The store does not let customers purchase a whole album, and then add individual tracks to that same purchase (unless they do that by choosing each track manually). When customers purchase albums they are charged the same price as if they had purchased each of those tracks separately.

Management are currently considering changing their purchasing strategy to save money.

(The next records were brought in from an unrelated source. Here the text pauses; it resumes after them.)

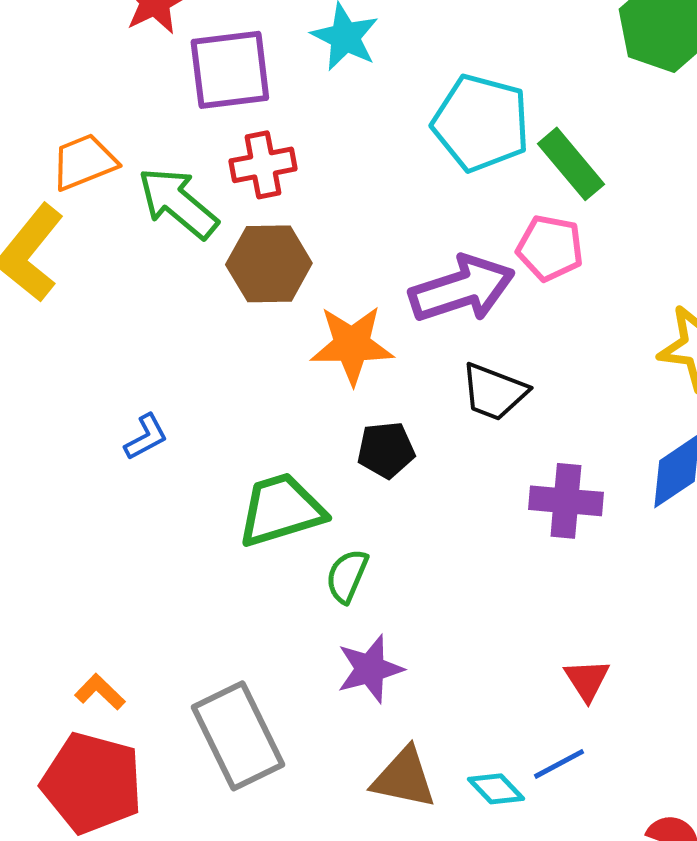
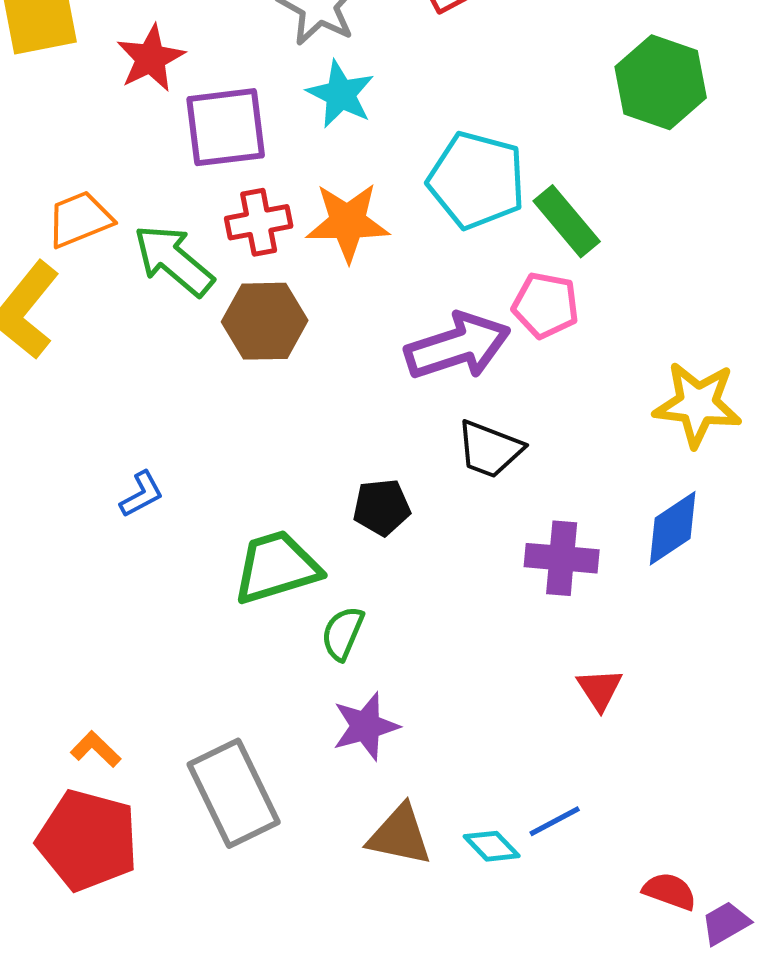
orange star: (352, 345) -> (348, 222), moved
red triangle: (587, 680) -> (600, 689), moved

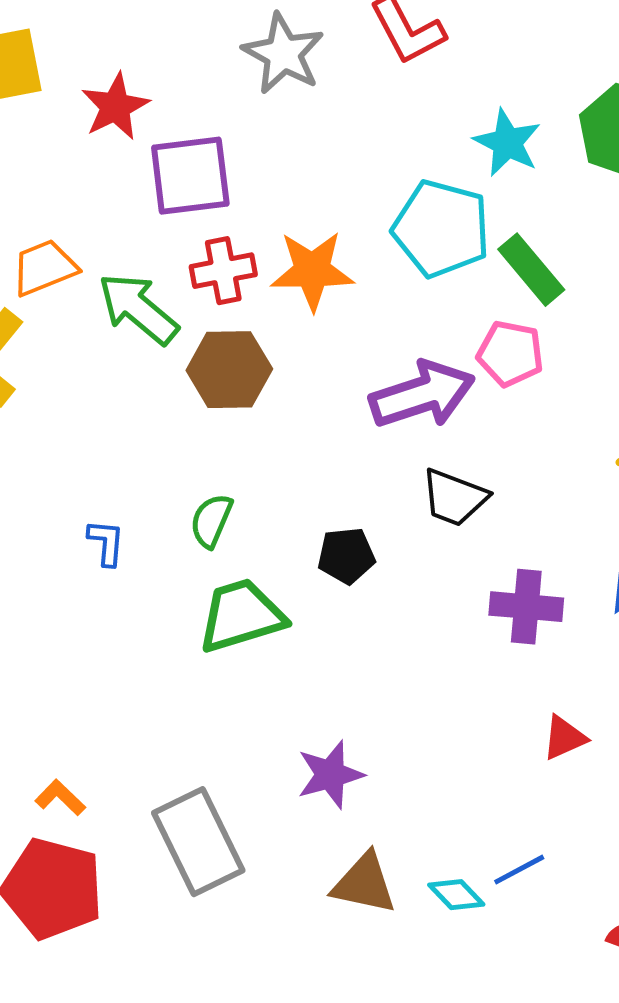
cyan star: (341, 94) -> (507, 143), moved
blue L-shape: (142, 494) -> (106, 543), turned -57
green semicircle: (343, 633) -> (211, 521), moved
red triangle: (600, 689) -> (564, 738), turned 39

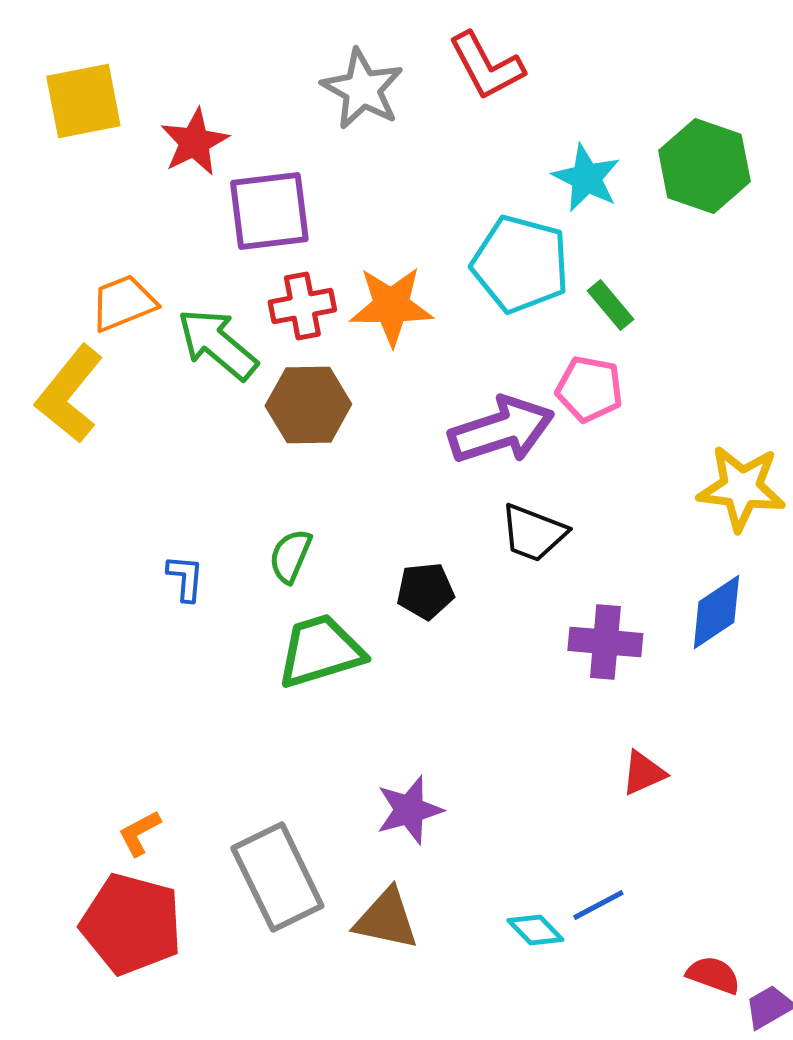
green rectangle: (531, 270) -> (610, 305), size x0.7
orange L-shape: (60, 798) -> (139, 833), turned -72
brown triangle: (364, 884) -> (386, 919), moved

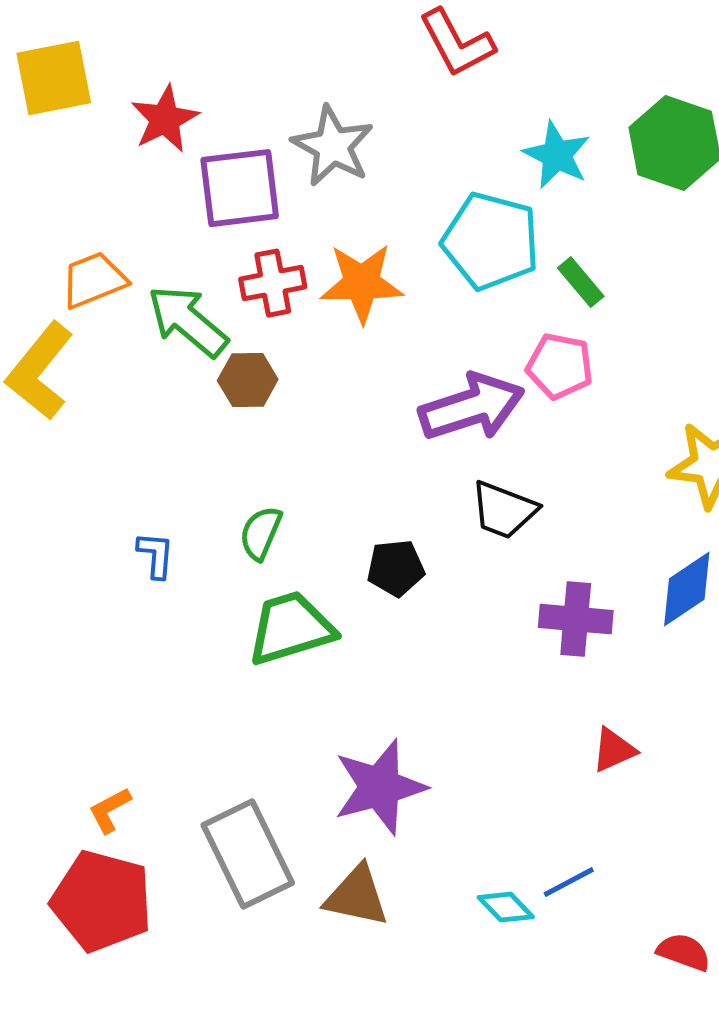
gray star: (362, 89) -> (333, 146), moved
brown hexagon: (308, 405) -> (248, 380), moved, size x0.7
purple star: (409, 810) -> (380, 787), size x1.4

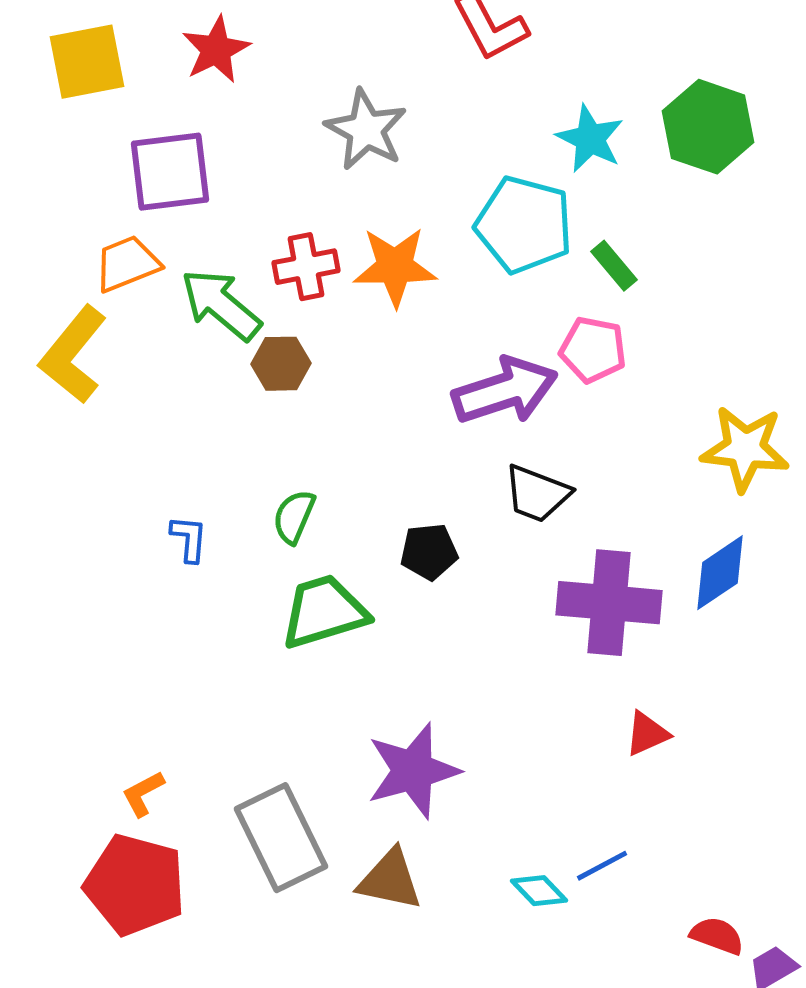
red star: (165, 119) -> (216, 50), moved
purple square: (240, 188) -> (170, 172), moved
purple cross: (576, 619) -> (609, 603), size x1.4

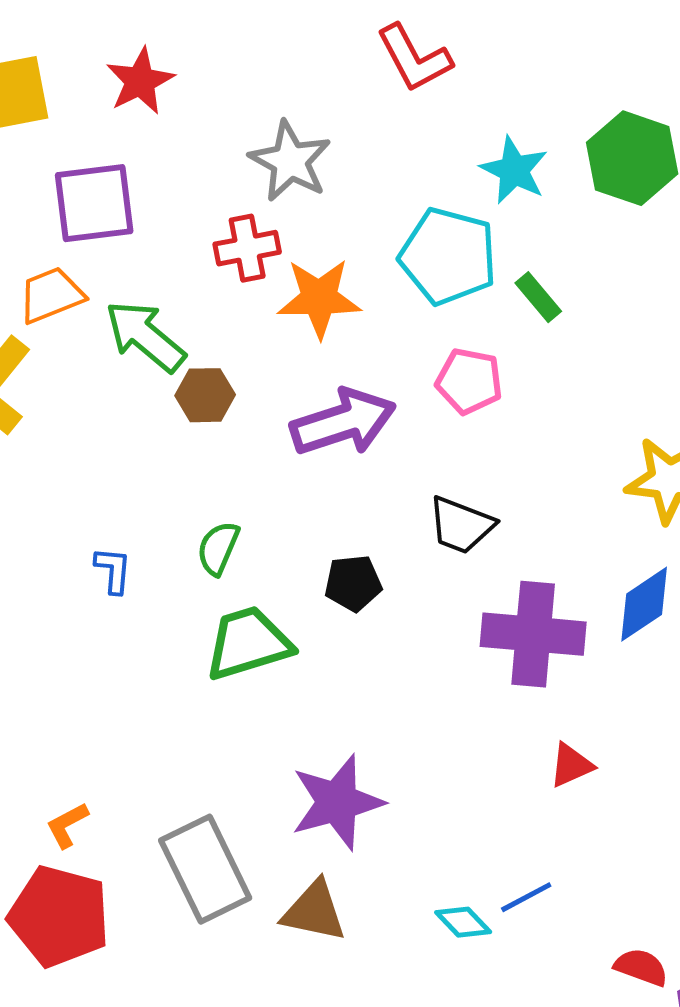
red cross: (306, 267) -> (247, 248), moved
pink pentagon: (593, 350) -> (469, 381), moved
purple arrow: (505, 391) -> (343, 422), moved

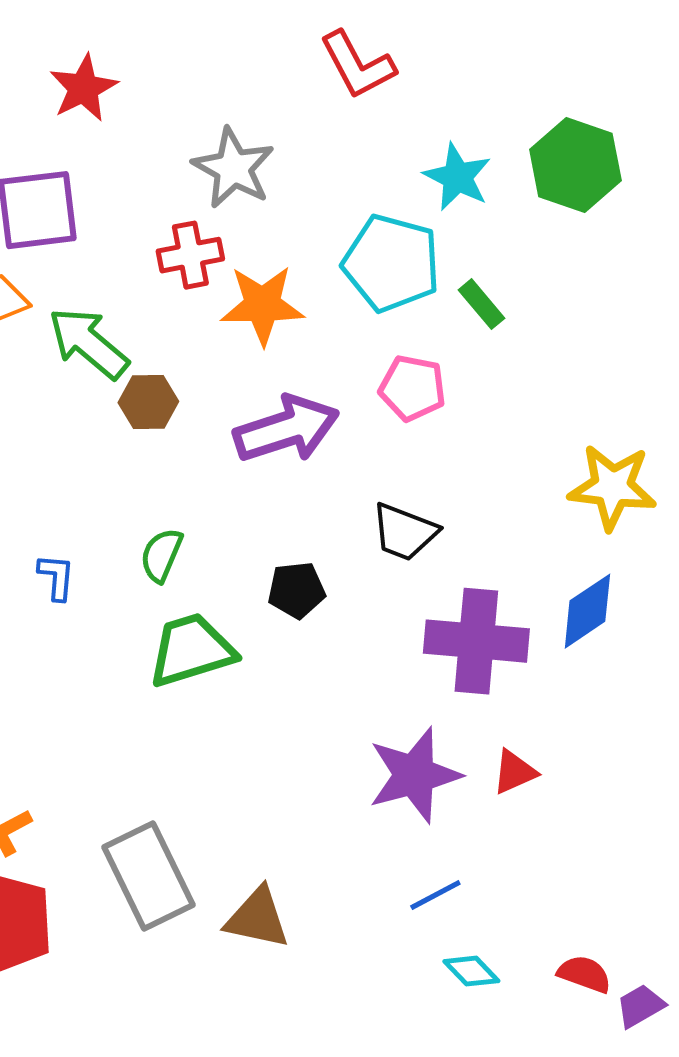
purple star: (337, 802) -> (414, 775), moved
blue line: (526, 897) -> (435, 895), moved
cyan diamond: (463, 922) -> (471, 971), moved

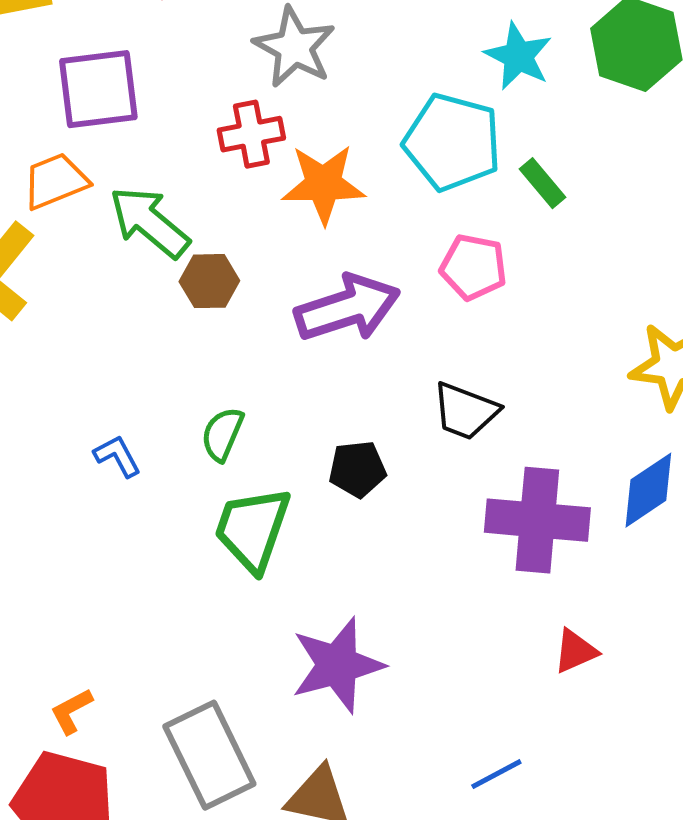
blue L-shape: (56, 577) -> (117, 456), turned -33
green trapezoid: (191, 650) -> (252, 529), turned -54
purple star: (414, 775) -> (337, 665), moved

The strategy they are considering is to purchase only the most popular tracks from each album from record companies, instead of purchasing every track from an album.

We have been asked to find out what percentage of purchases are individual tracks vs whole albums, so that management can use this data to understand the effect this decision might have on overall revenue.

In [15]:
%%sql

WITH invoice_first_track AS
    (
     SELECT
         il.invoice_id AS invoice_id,
         MIN(il.track_id) AS first_track_id
     FROM invoice_line AS il
     GROUP BY 1
    )

SELECT
    album_purchase,
    COUNT(invoice_id) AS number_of_invoices,
    CAST(count(invoice_id) AS FLOAT) / (
        SELECT COUNT(*) FROM invoice
        ) percent
FROM
    (
    SELECT
        ifs.*,
        CASE
            WHEN
                 (
                  SELECT t.track_id FROM track AS t
                  WHERE t.album_id = (
                                      SELECT t2.album_id FROM track AS t2
                                      WHERE t2.track_id = ifs.first_track_id
                                     ) 

                  EXCEPT 

                  SELECT il2.track_id FROM invoice_line AS il2
                  WHERE il2.invoice_id = ifs.invoice_id
                 ) IS NULL
             AND
                 (
                  SELECT il2.track_id FROM invoice_line AS il2
                  WHERE il2.invoice_id = ifs.invoice_id

                  EXCEPT 

                  SELECT t.track_id FROM track AS t
                  WHERE t.album_id = (
                                      SELECT t2.album_id FROM track t2
                                      WHERE t2.track_id = ifs.first_track_id
                                     ) 
                 ) IS NULL
             THEN "yes"
             ELSE "no"
         END AS "album_purchase"
     FROM invoice_first_track AS ifs
    )
GROUP BY album_purchase;

Done.


album_purchase,number_of_invoices,percent
no,500,0.8143322475570033
yes,114,0.1856677524429967


Album purchases account for 18.6% of purchases. Based on this data, we would recommend against purchasing only select tracks from albums from record companies, since there is potential to lose one fifth of revenue.